Kalimat ini pun terwujud ketika Panggung Kaum Penghibur "Dari Pengungsi Untuk Pengungsi" terlaksana. Jum’at malam tepat jam 19.30 WIB berbagai acara kreativitas seni digelar di Barak Pengungsi Stadion Maguwoharjo.
Acara ini dibuka dengan atraksi pelepasan puluhan lampion yang menggunakan paravin. Pada acara puncak, para pemain kethoprak menampilkan cerita meletusnya Gunung Merapi dari musibah yang mereka alami. Pemain menyadarkan penonton bahwa letusan gunung merapi merupakan gejala alam serta kehendak Yang Maha Kuasa, yang tidak pantas untuk diratapi. Kethoprak ini berusaha untuk mengajak para pengungsi untuk bangkit bersama menata kehidupan selanjutnya dalam menyongsong hari esok.
Tidak hanya manusia saja yang menjadi pengungsi.
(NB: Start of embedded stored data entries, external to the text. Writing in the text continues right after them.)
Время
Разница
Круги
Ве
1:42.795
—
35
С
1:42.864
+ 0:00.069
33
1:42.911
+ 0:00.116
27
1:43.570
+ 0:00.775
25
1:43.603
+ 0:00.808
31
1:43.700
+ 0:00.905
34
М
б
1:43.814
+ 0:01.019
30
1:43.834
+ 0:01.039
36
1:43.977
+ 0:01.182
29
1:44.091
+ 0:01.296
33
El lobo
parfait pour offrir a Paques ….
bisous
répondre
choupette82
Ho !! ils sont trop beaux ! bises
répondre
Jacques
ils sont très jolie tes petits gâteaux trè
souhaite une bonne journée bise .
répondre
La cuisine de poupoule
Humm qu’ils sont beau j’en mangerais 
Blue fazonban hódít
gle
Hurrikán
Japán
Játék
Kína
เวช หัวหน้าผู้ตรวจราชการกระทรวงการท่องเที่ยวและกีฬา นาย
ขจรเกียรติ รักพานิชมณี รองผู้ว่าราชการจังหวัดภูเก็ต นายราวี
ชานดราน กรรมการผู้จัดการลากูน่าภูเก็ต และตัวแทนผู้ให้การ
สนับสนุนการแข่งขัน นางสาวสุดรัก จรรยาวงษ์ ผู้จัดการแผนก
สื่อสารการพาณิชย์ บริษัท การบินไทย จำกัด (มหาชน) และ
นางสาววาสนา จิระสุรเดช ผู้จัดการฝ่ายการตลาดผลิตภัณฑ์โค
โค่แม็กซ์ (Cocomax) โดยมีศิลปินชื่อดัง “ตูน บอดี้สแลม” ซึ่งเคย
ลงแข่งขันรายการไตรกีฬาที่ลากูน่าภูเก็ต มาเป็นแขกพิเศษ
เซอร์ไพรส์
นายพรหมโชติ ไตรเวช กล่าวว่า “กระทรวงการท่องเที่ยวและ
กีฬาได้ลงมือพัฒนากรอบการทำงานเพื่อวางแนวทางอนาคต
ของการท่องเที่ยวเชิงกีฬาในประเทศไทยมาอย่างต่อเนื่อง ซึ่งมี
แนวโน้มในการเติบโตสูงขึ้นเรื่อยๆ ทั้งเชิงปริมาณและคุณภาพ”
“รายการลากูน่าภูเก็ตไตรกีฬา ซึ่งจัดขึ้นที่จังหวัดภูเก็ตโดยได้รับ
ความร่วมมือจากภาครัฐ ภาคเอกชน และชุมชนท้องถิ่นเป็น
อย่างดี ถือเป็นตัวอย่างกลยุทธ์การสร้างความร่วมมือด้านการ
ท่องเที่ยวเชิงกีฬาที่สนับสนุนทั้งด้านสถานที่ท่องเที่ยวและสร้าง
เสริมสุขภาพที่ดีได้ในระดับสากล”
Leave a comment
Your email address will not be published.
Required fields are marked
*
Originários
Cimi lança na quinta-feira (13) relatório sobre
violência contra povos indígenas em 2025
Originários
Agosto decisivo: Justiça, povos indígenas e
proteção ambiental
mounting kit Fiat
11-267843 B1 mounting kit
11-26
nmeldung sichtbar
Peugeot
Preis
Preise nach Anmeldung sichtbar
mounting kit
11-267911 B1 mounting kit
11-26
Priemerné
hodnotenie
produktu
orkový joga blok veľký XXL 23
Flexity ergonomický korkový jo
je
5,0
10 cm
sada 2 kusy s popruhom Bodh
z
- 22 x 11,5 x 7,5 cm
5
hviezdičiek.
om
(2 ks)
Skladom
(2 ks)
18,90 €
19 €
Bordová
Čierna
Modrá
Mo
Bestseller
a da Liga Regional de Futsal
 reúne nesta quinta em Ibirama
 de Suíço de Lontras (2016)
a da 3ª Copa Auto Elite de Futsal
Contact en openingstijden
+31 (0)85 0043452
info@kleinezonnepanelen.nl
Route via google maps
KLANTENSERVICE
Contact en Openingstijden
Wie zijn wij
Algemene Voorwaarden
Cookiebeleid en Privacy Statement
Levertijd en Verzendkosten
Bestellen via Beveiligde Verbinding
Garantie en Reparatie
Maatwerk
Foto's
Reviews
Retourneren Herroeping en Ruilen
Gamelan yang digunakan dalam acara ini pun juga telah diungsikan pada Rabu (17/11) pagi. Akhirnya, indahnya lantunan gamelan menambah semaraknya pertunjukan kethoprak. Hadirnya lantunan gamelan pun sukses menghapus duka lara pengungsi pada malam tersebut. Orang tua siswa pun sangat antusias menonton anak-anaknya ketika tampil di atas panggung. Terlihat serempak mendesak ke depan dan mencoba untuk mengabadikan dengan handphone.
“Semoga kegiatan ini memberikan kenangan positif pada mereka. Pengungsian tidak hanya berarti penderitaan dan ketidaknyamanan. Dari pengungsian juga bisa didapatkan kegiatan positif dan pertemanan yang lebih luas, selain keselamatan. Dengan demikian di masa depan ketika terjadi keadaan bahaya lain, resistensi mereka untuk mengungsi akan menurun.” harap Rahmat Hidayat, PhD koordinator tim relawan psikologi.